BEGIN

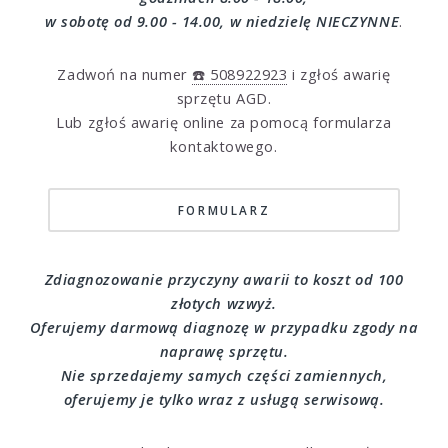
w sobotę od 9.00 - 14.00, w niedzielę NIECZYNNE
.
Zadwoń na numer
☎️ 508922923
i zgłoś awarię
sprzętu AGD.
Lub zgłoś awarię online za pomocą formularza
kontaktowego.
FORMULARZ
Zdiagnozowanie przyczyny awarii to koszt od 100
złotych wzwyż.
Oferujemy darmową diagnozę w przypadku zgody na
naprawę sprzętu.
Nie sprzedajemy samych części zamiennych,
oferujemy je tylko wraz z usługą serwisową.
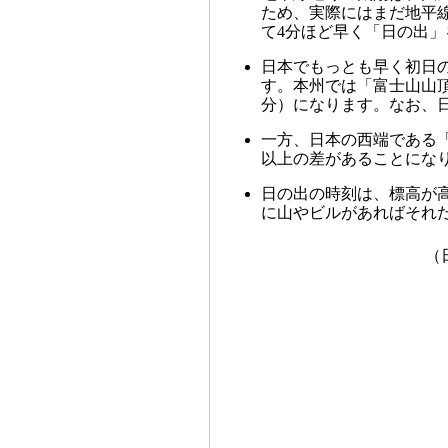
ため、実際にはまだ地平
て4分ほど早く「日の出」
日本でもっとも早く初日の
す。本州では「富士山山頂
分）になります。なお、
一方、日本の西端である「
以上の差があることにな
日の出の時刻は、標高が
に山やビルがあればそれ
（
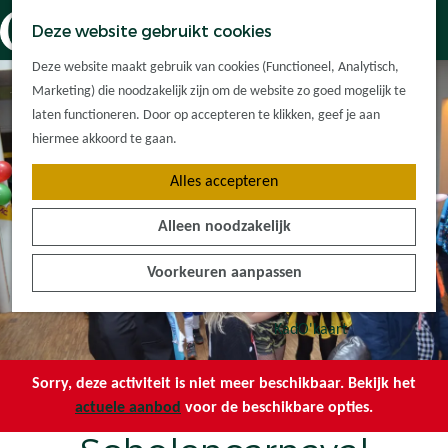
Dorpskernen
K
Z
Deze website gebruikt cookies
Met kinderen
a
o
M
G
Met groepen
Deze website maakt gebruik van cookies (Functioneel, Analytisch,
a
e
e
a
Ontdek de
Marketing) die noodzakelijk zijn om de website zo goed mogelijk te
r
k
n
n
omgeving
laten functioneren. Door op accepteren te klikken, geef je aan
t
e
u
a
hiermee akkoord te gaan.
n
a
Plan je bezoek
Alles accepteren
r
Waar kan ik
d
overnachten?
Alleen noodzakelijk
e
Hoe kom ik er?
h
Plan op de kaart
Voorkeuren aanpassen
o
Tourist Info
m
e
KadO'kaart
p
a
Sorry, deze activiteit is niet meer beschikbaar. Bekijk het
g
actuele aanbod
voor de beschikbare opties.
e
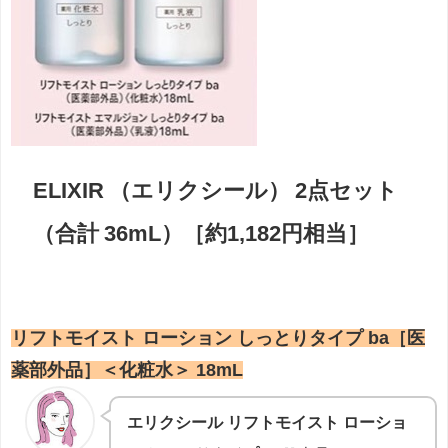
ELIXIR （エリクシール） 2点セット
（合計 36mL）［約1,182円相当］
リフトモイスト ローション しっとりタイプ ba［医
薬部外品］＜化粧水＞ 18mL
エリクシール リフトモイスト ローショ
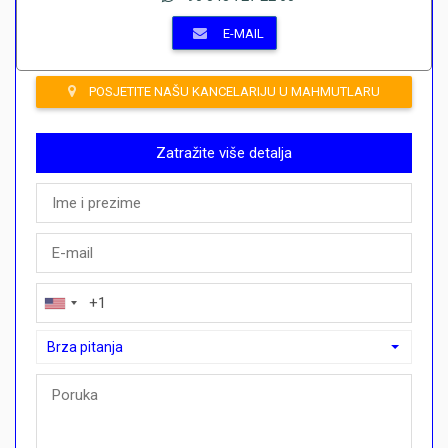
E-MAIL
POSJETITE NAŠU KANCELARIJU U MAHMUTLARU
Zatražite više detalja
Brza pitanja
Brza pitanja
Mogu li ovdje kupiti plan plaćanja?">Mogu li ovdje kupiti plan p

END
BEGIN

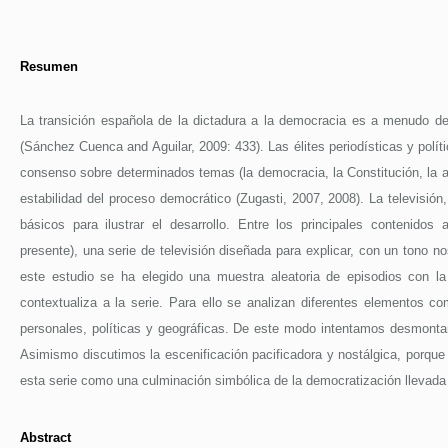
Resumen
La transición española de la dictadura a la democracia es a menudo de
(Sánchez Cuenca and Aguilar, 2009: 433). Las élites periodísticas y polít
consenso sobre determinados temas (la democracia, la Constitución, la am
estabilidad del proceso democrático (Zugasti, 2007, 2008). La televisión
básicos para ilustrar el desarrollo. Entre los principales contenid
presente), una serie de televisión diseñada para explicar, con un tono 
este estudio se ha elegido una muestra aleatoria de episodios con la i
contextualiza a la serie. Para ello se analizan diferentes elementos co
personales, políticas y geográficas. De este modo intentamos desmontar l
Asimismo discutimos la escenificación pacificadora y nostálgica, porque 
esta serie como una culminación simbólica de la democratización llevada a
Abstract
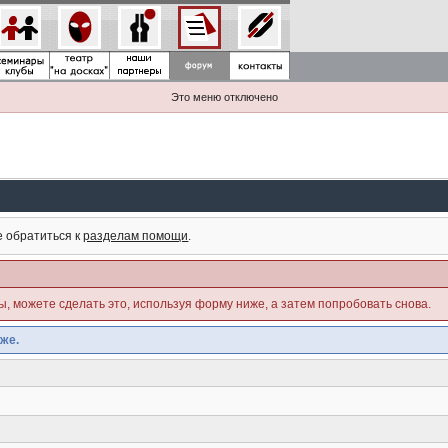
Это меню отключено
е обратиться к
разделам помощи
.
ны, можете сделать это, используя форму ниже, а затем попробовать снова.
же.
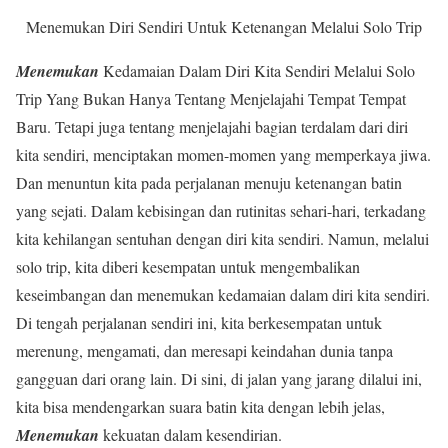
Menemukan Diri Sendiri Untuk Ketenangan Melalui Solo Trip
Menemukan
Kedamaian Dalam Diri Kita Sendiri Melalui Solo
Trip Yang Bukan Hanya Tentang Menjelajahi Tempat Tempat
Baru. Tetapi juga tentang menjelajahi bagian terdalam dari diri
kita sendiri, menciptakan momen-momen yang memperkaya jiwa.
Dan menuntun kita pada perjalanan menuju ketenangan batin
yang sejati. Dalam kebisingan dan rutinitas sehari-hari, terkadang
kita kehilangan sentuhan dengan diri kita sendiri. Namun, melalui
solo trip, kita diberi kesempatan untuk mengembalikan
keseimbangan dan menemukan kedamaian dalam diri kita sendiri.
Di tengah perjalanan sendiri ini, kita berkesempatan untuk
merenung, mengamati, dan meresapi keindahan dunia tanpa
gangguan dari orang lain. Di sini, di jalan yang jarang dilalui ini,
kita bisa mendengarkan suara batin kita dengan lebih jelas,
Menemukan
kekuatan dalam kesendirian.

END

### [AIM OF THE TASK]
Please copy each line of the material that has the string "televisión" somewhere in it.

### [FINISHED TASK]
estabilidad del proceso democrático (Zugasti, 2007, 2008). La televisión
presente), una serie de televisión diseñada para explicar, con un tono 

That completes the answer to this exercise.